Thread: big database resulting in small dump
I have a 8.4 database (installed on ubuntu 10.04 x86_64). It holds Zabbix database. The database on disk takes 10Gb. SQL dump takes only 2Gb. I've gone through http://archives.postgresql.org/pgsql-general/2008-08/msg00316.php and got some hints. Naturally, the biggest table is history (the second biggest is history_uint. Together they make about 95% of total size). I've tried to perform CLUSTER on it, but seemed to be taking forever (3 hours and still not completed). So I cancelled it and went with database drop and restore. It resulted in database taking up 6.4Gb instead of 10Gb. This is a good improvement, but still isn't quite what I expect. I would appreciate some clarification.
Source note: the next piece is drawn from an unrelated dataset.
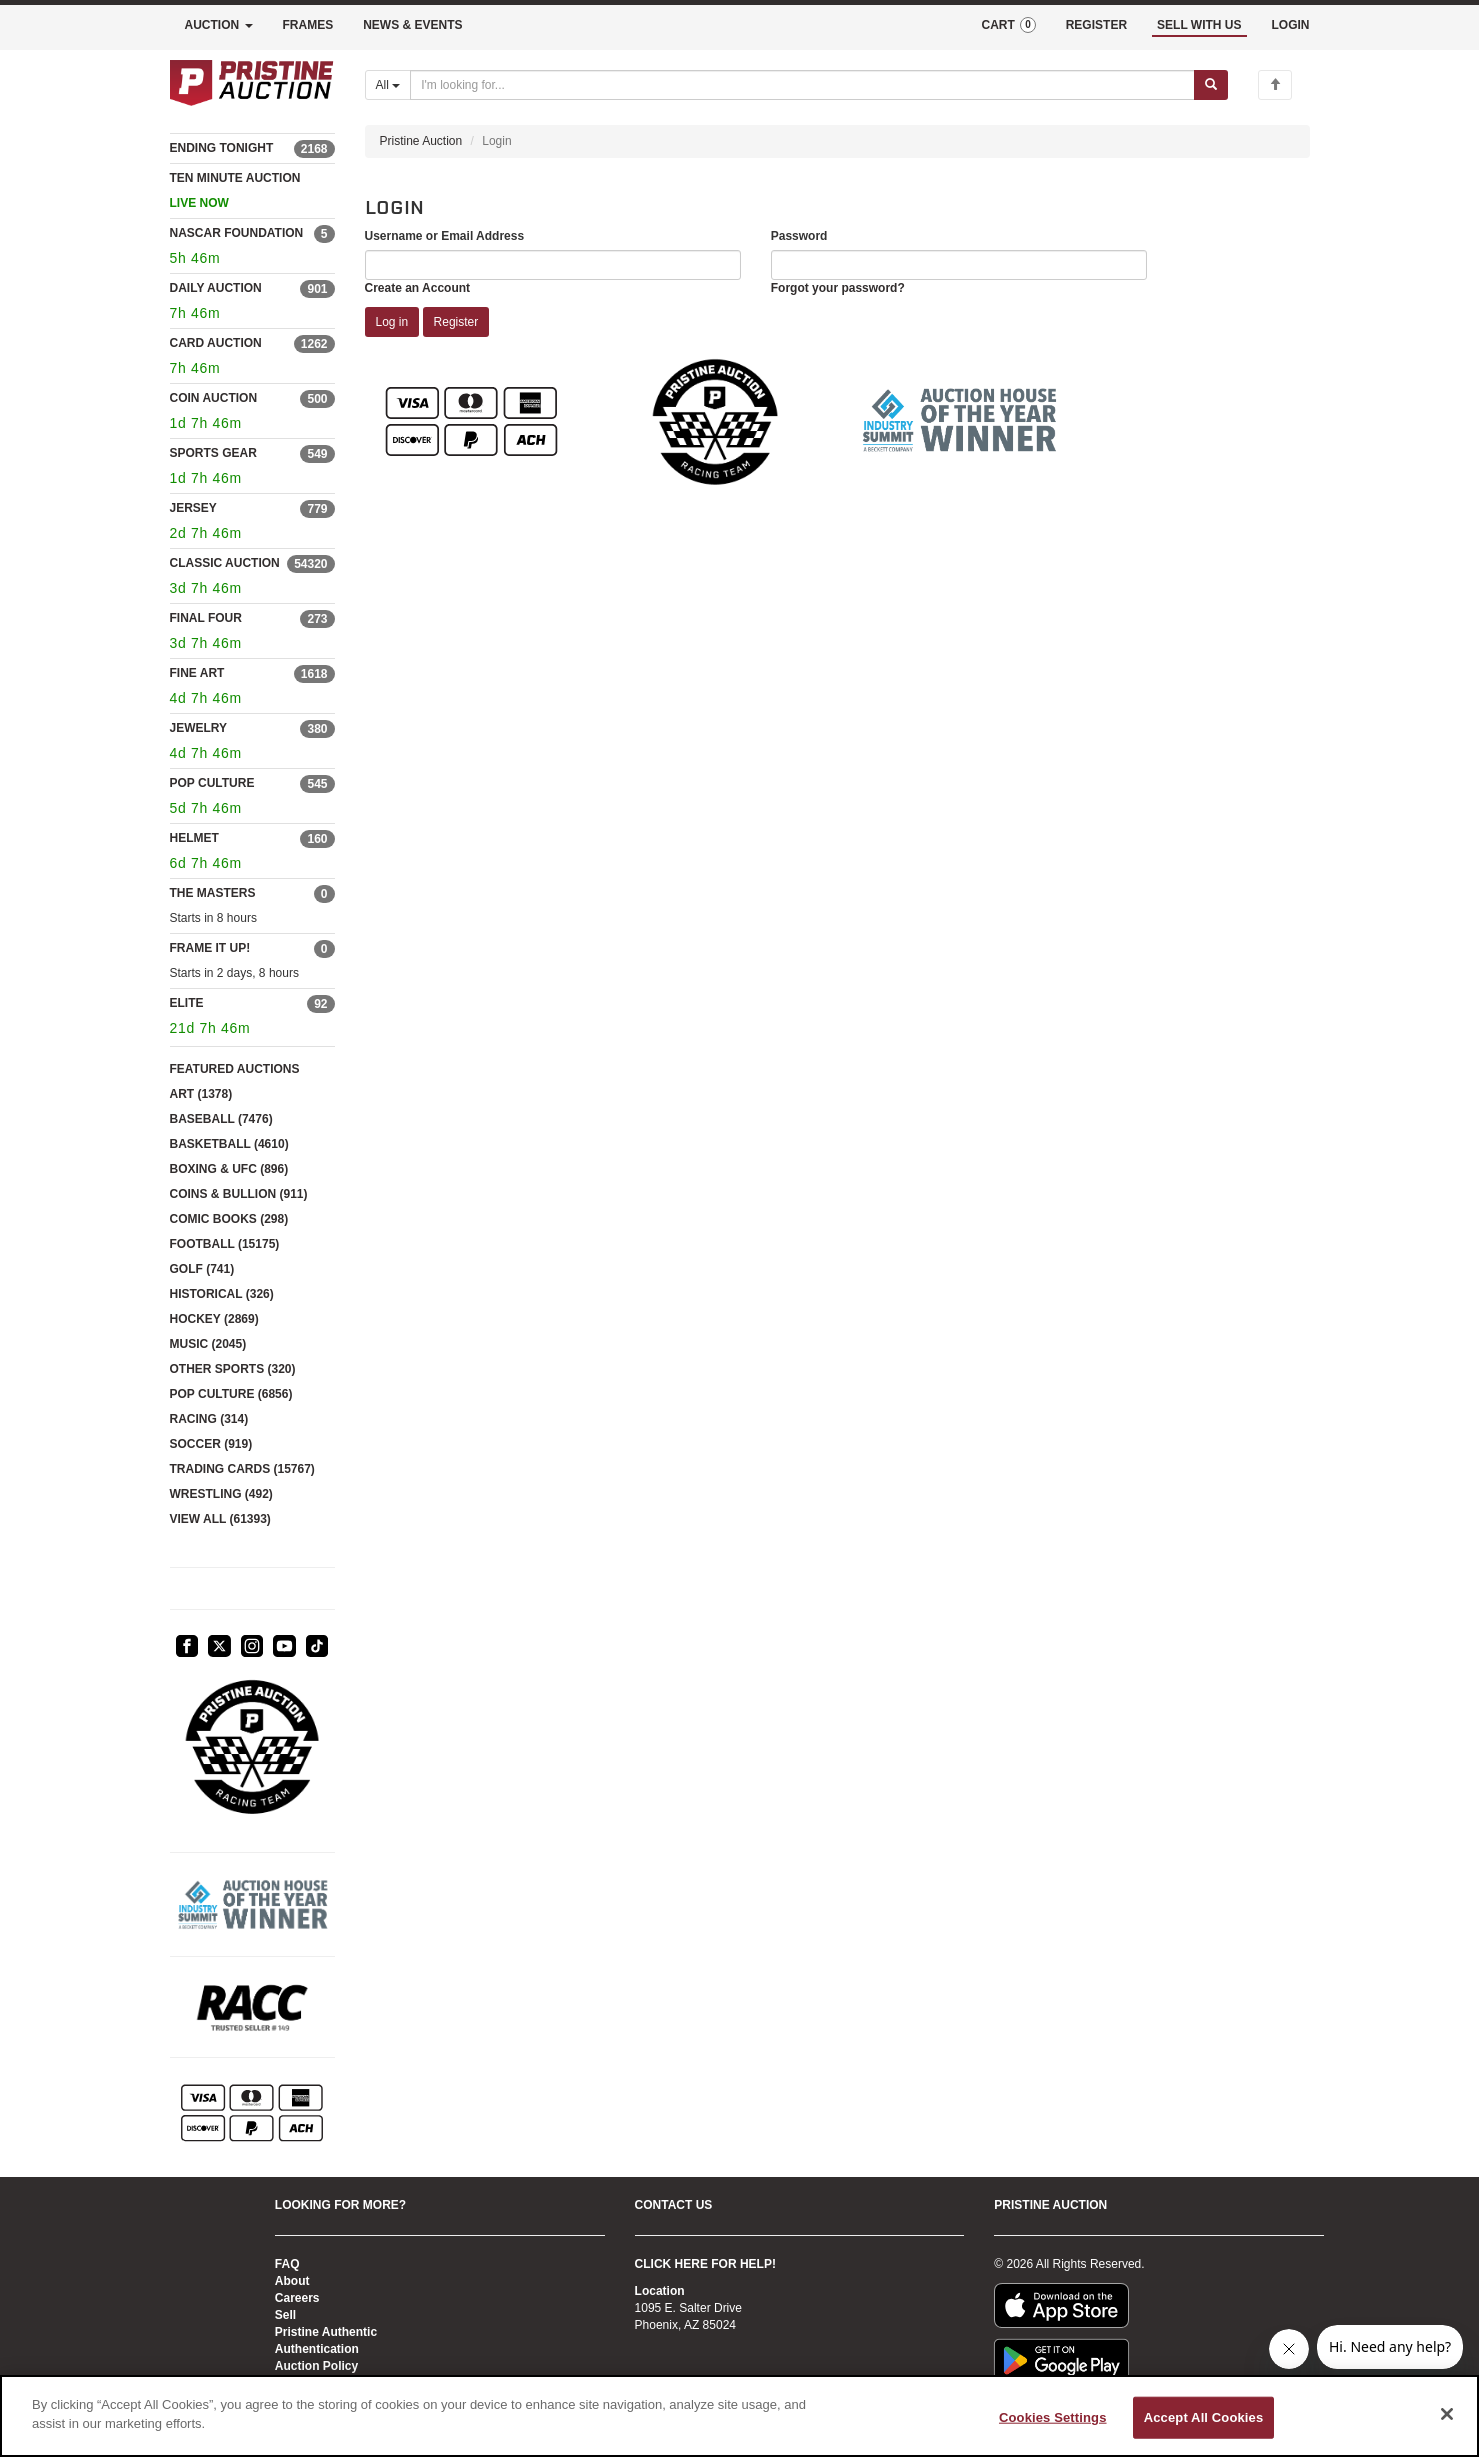 This screenshot has width=1479, height=2457. What do you see at coordinates (211, 1444) in the screenshot?
I see `SOCCER (919)` at bounding box center [211, 1444].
On Fri, Jul 20, 2012 at 11:05 AM, Ilya Ivanov <forn@ngs.ru> wrote: > I have a 8.4 database (installed on ubuntu 10.04 x86_64). It holds Zabbix > database. The database on disk takes 10Gb. SQL dump takes only 2Gb. I've > gone through > http://archives.postgresql.org/pgsql-general/2008-08/msg00316.php and got > some hints. Naturally, the biggest table is history (the second biggest is > history_uint. Together they make about 95% of total size). I've tried to > perform CLUSTER on it, but seemed to be taking forever (3 hours and still > not completed). So I cancelled it and went with database drop and restore. > It resulted in database taking up 6.4Gb instead of 10Gb. This is a good > improvement, but still isn't quite what I expect. I would appreciate some > clarification. Its not entirely clear what behavior you expect here. Assuming that you're referring to running pg_dump, then you should just about never expect the size of the resulting dump to be equal to the amount of disk space the database server files consume on disk. For example, when I pg_dump a database that consumes about 290GB of disk, the resulting dump is about 1.3GB. This is normal & expected behavior.
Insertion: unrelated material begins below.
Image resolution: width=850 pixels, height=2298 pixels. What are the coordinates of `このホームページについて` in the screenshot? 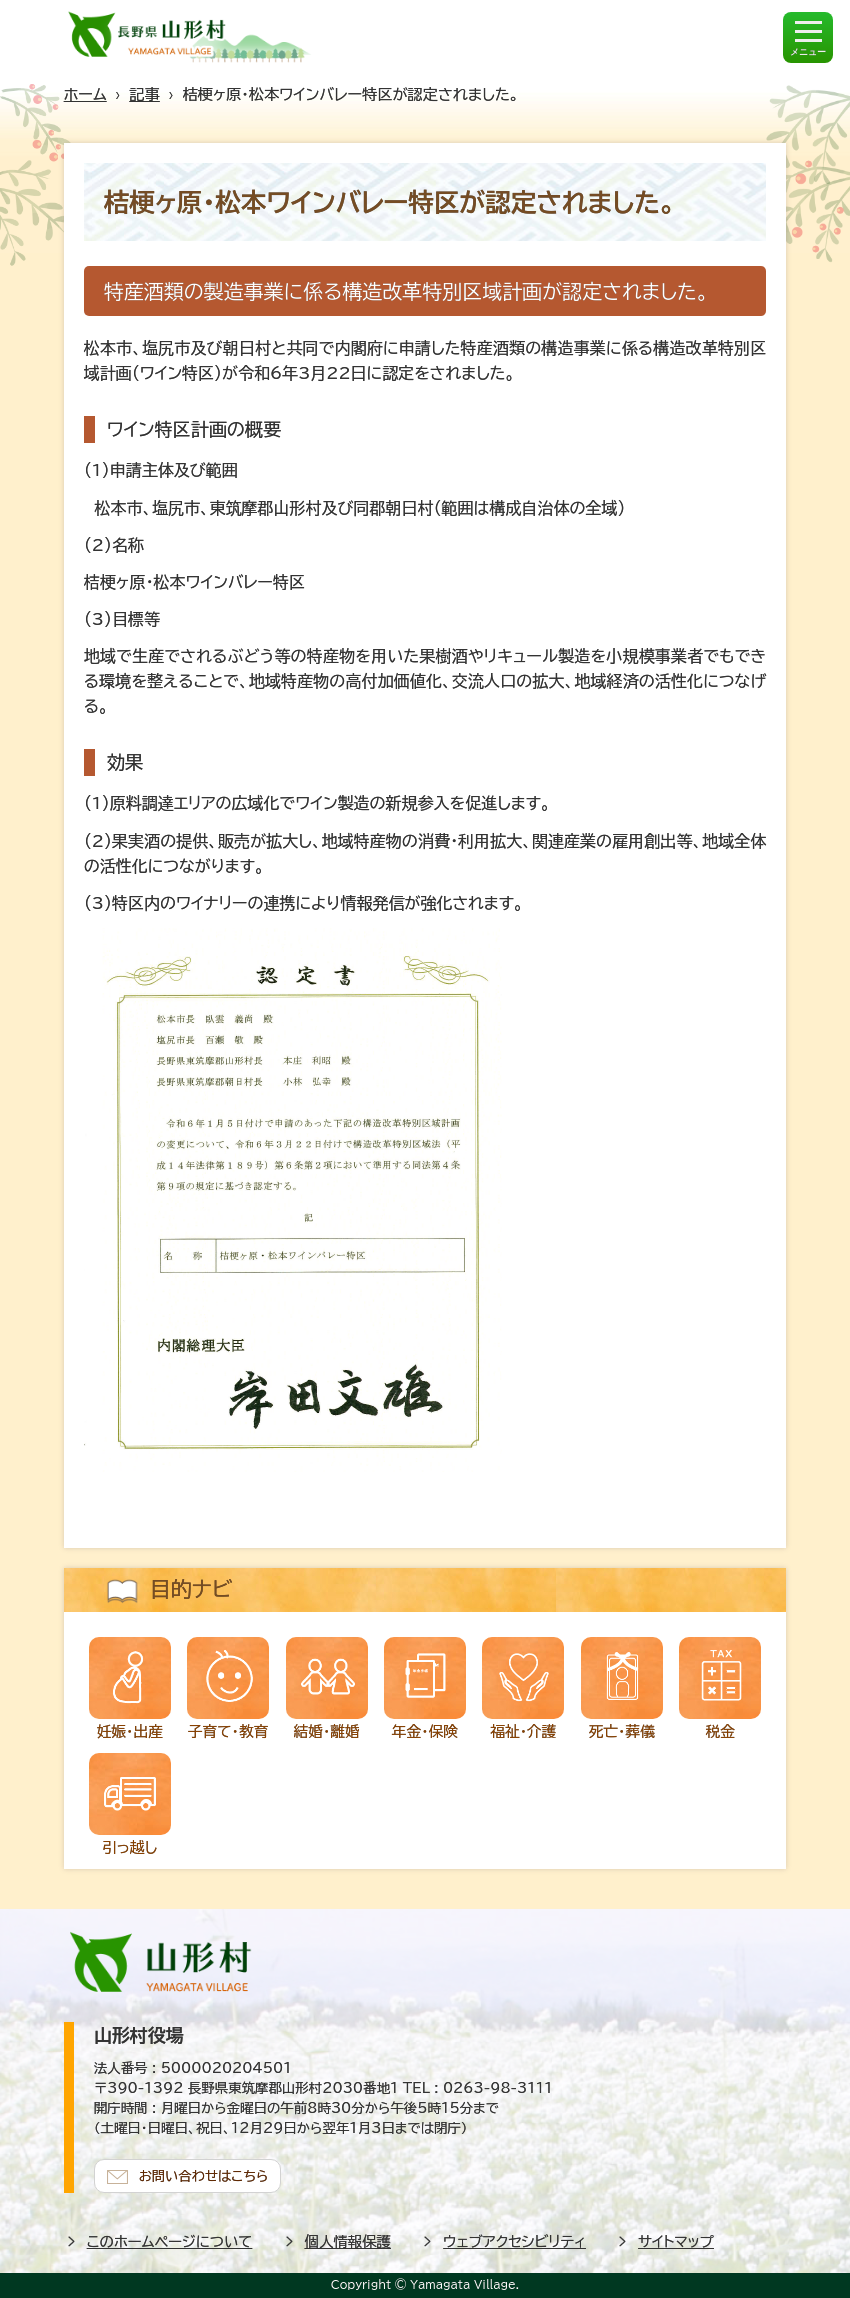 It's located at (170, 2241).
Lonni J Friedman <netllama@gmail.com> writes: > On Fri, Jul 20, 2012 at 11:05 AM, Ilya Ivanov <forn@ngs.ru> wrote: >> I have a 8.4 database (installed on ubuntu 10.04 x86_64). It holds Zabbix >> database. The database on disk takes 10Gb. SQL dump takes only 2Gb. > Its not entirely clear what behavior you expect here. Assuming that > you're referring to running pg_dump, then you should just about never > expect the size of the resulting dump to be equal to the amount of > disk space the database server files consume on disk. For example, > when I pg_dump a database that consumes about 290GB of disk, the > resulting dump is about 1.3GB. This is normal & expected behavior. The fine manual says someplace that databases are commonly about 5X the size of a plain-text dump, which is right in line with Ilya's results. Lonni's DB sounds a bit bloated :-(, though maybe he's got an atypically large set of indexes. regards, tom lane
On Fri, Jul 20, 2012 at 11:23 AM, Tom Lane <tgl@sss.pgh.pa.us> wrote: > Lonni J Friedman <netllama@gmail.com> writes: >> On Fri, Jul 20, 2012 at 11:05 AM, Ilya Ivanov <forn@ngs.ru> wrote: >>> I have a 8.4 database (installed on ubuntu 10.04 x86_64). It holds Zabbix >>> database. The database on disk takes 10Gb. SQL dump takes only 2Gb. > >> Its not entirely clear what behavior you expect here. Assuming that >> you're referring to running pg_dump, then you should just about never >> expect the size of the resulting dump to be equal to the amount of >> disk space the database server files consume on disk. For example, >> when I pg_dump a database that consumes about 290GB of disk, the >> resulting dump is about 1.3GB. This is normal & expected behavior. > > The fine manual says someplace that databases are commonly about 5X the > size of a plain-text dump, which is right in line with Ilya's results. > Lonni's DB sounds a bit bloated :-(, though maybe he's got an atypically > large set of indexes. I do have a lot of indices. Also, I'm using a lot of partitions, so there are a relatively large number of tables.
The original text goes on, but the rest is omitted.